不都合な日本の真実② 選挙制度2020.02.11

――有権者の2割で「一強政治」という仕組み――

「万引き家族」でカンヌ映画祭最高賞を受賞した是枝和弘監督が何年か前、朝日新聞のインタビューでこんなことを語っている。

「得票率6割で当選した政治家は本来、自分に投票しなかった4割の人に思いを馳せ、彼らも納得する形で政治を動かしていかなければならないはずです。そういう非常に難しいことにあたるから高い歳費が払われているわけでしょ? それがいつからか選挙に勝った人間がやりたいようにやるのが政治だ、となっている。政治のとらえ方自体が間違っています。民主主義は多数決と違います」。

この言葉くらい安倍政治の本質を突いた発言はない。
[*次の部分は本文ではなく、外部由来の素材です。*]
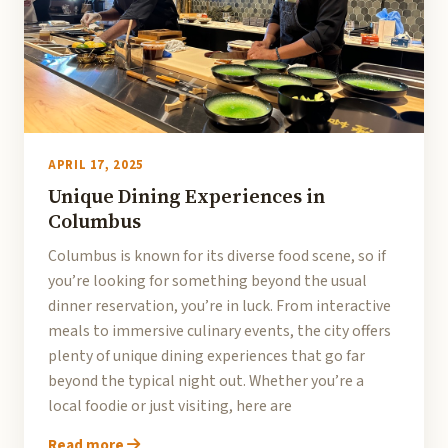
APRIL 17, 2025
Unique Dining Experiences in
Columbus
Columbus is known for its diverse food scene, so if
you’re looking for something beyond the usual
dinner reservation, you’re in luck. From interactive
meals to immersive culinary events, the city offers
plenty of unique dining experiences that go far
beyond the typical night out. Whether you’re a
local foodie or just visiting, here are
Read more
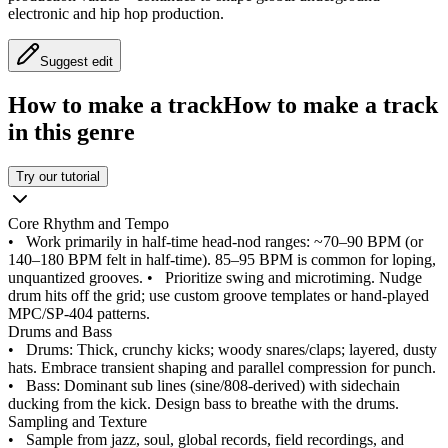
electronic and hip hop production.
Suggest edit
How to make a track
How to make a track
in this genre
Try our tutorial
Core Rhythm and Tempo
•
Work primarily in half-time head-nod ranges: ~70–90 BPM (or
140–180 BPM felt in half-time). 85–95 BPM is common for loping,
unquantized grooves.
•
Prioritize swing and microtiming. Nudge
drum hits off the grid; use custom groove templates or hand-played
MPC/SP-404 patterns.
Drums and Bass
•
Drums: Thick, crunchy kicks; woody snares/claps; layered, dusty
hats. Embrace transient shaping and parallel compression for punch.
•
Bass: Dominant sub lines (sine/808-derived) with sidechain
ducking from the kick. Design bass to breathe with the drums.
Sampling and Texture
•
Sample from jazz, soul, global records, field recordings, and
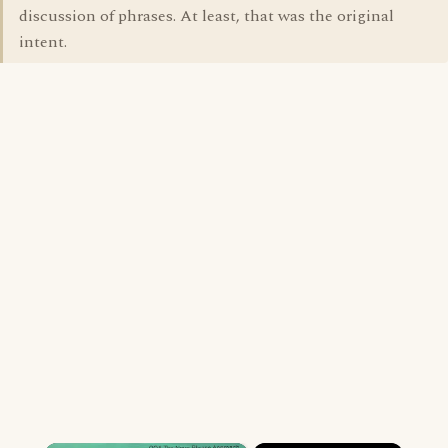
discussion of phrases. At least, that was the original
intent.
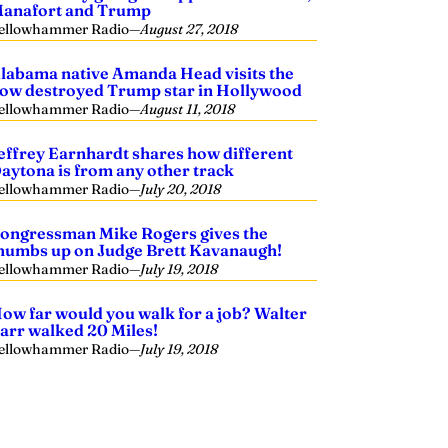
anafort and Trump
ellowhammer Radio
—
August 27, 2018
labama native Amanda Head visits the
ow destroyed Trump star in Hollywood
ellowhammer Radio
—
August 11, 2018
effrey Earnhardt shares how different
aytona is from any other track
ellowhammer Radio
—
July 20, 2018
ongressman Mike Rogers gives the
humbs up on Judge Brett Kavanaugh!
ellowhammer Radio
—
July 19, 2018
ow far would you walk for a job? Walter
arr walked 20 Miles!
ellowhammer Radio
—
July 19, 2018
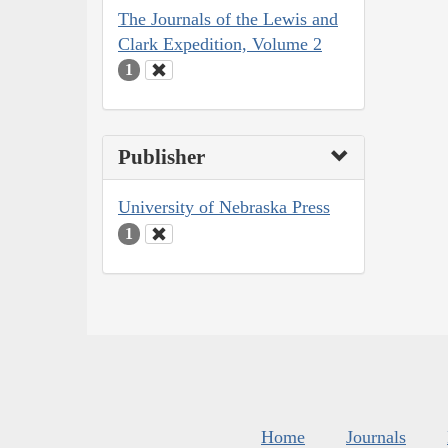
The Journals of the Lewis and
Clark Expedition, Volume 2
1
Publisher
University of Nebraska Press
1
Home
Journals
「桜を見る会」問題のお粗末対応、IRリゾート法をめぐる疑惑捜査もあって安倍政権の支持率がじり貧状態という。しかし、各社調査の平均値を取れば40パーセント台を維持している。安倍首相は心配していないはずだ。小選挙区制度の下では投票数の51パーセントを取った候補が当選し、49パーセントは死票となる。この10年間ほど国政選挙の平均的投票率は50パーセント未満だから有権者投票の25パーセントを取れば大勝利だ。

安倍首相は「国政選挙に6連勝した。国民は私を支持した」というが、より正確に言えば公明党支持者を含め有権者の4分の1弱の票によって国政の“独占”に成功しているといえるのだ。だから内閣支持率が30パーセントを切らない限り安倍首相は枕を高くして眠られるに違いない。

高橋純子朝日新聞社編集委員兼論説委員によると、「今の政治を見たときに、“桜を見る会”なんかもそうだが結局、安倍さんのサークルの中に入ればすごく厚遇されるが、サークル内とサークル外との分断がものすごくある」という。良くも悪くもこの「敵味方を峻別し、中間を排除する政治手法、トランプ大統領のやり方とよく似ている。

同質な安倍・トランプ政治

トランプ大統領に対する批判、攻撃が強まれば強まるほど岩盤支持層(低学歴・白人労働者層、原理的宗教信奉者たち)は、自分の身が脅かされたかのように結束し、より必死にトランプ大統領を支持する。危機感に追い立てられ「絶対に投票に行く」30パーセントと、広くゆるい反トランプ感情に支えられた40パーセントのリベラル層では迫力、行動力が違う。だから前回の米大統領選挙では全米の一般投票ではヒラリー候補が300万票も上回ったのに各州ごとの大統領選挙人を争奪する戦いではトランプに負けたのだ。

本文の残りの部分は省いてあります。